Perjalanan partai politik (Parpol) di Indonesia selama ini nyaris tak berjalan sesuai dengan das sein dan das sollen. Praktik-praktik kotor yang dipicu oleh berbagai kepentingan pribadi elite politik dan kelompok acap kali memicu munculnya konflik internal di tubuh partai politik di Indonesia. Birahi politik yang tak terbendung itulah yang pada gilirannya akan menjadi tsunami politik di tubuh partai politik.
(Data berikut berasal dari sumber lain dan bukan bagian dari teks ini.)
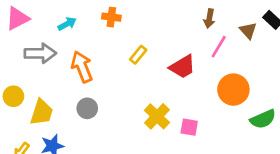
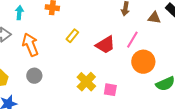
cyan arrow: (67, 24) -> (19, 13), turned -56
brown triangle: (248, 31) -> (154, 18), turned -40
pink line: (219, 47) -> (132, 40), moved

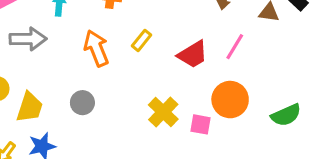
orange arrow: (30, 45) -> (96, 48), moved
orange circle: (143, 62) -> (230, 100), moved

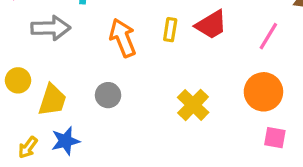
yellow rectangle: (141, 40) -> (170, 30), turned -30
red trapezoid: (193, 54) -> (211, 25), moved
pink square: (201, 124) -> (275, 138), moved

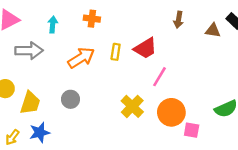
pink line: (268, 36) -> (160, 77), moved
orange arrow: (123, 38) -> (81, 58), turned 80
orange circle: (263, 92) -> (171, 112), moved

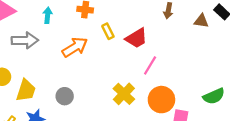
yellow rectangle: (116, 52) -> (108, 31), moved, turned -35
gray circle: (70, 99) -> (65, 96), moved

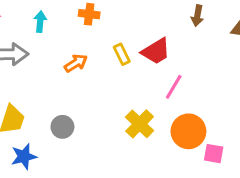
yellow rectangle: (108, 31) -> (122, 54), moved
orange arrow: (75, 47) -> (76, 63), size x0.7

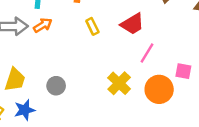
yellow rectangle: (122, 54) -> (92, 26), moved
orange arrow: (76, 63) -> (43, 25), moved
pink square: (214, 154) -> (183, 71), moved

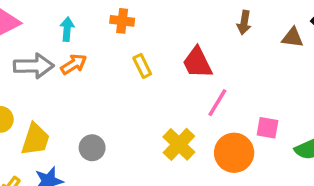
red trapezoid: (132, 24) -> (197, 63), turned 95

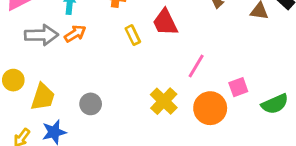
red trapezoid: (197, 63) -> (165, 22), moved
pink square: (267, 128) -> (238, 87), turned -30

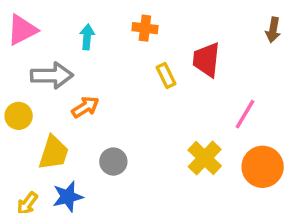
red trapezoid: (165, 22) -> (206, 60), turned 32
orange arrow: (75, 34) -> (85, 107), moved
yellow circle: (13, 80) -> (19, 116), moved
Akibat diguncang tsunami politik, beberapa partai politik akhirnya menjadi terbelah. Di masa Orde Baru misalnya, PDI sempat diguncang hebat badai tsunami politik. Saat itu, konflik internal yang meruncing pun membuat PDI terbelah menjadi dua kubu yakni, kubu PDI yang dinakhodai oleh Soeryadi dan kubu Megawati Soekarno Putri. Ketika itu, konflik di tubuh internal PDI juga sempat memanas dan terjadi chaos lantaran saling berebut markas PDI. Tak ayal, akibatnya antar kader pun saling bertikai. Namun, PDI versi kubu Megawati akhirnya yang diakui oleh pemerintah dan berganti baju menjadi PDI Perjuangan serta menjadi partai berkuasa

Konflik internal juga sempat mengguncang beberapa partai politik lainnya. Sebut saja seperti, Golkar, PPP, PKS, PKB, PAN, Demokrat dan Partai Berkarya. Di tubuh internal Partai Demokrat misalnya, muncul kubu versi Agus Harimurti Yudhoyono (AHY) dan Moeldoko. Konflik internal PAN berakhir menjadi pecah kongsi. Kubu Amien Rais akhirnya mengibarkan bendera Partai Ummat. Sementara itu, tsunami politik juga mengguncang Partai Berkarya besutan Hutomo Mandala Putra (Tomy Soeharto). Partai Berkarya yang notabene pecahan Golkar ini terdapat kubu Tomy Soeharto dan versi Muhdi PR. Seteru di tubuh Partai Berkarya akhirnya berujung di Mahkamah Konstitusi (MK).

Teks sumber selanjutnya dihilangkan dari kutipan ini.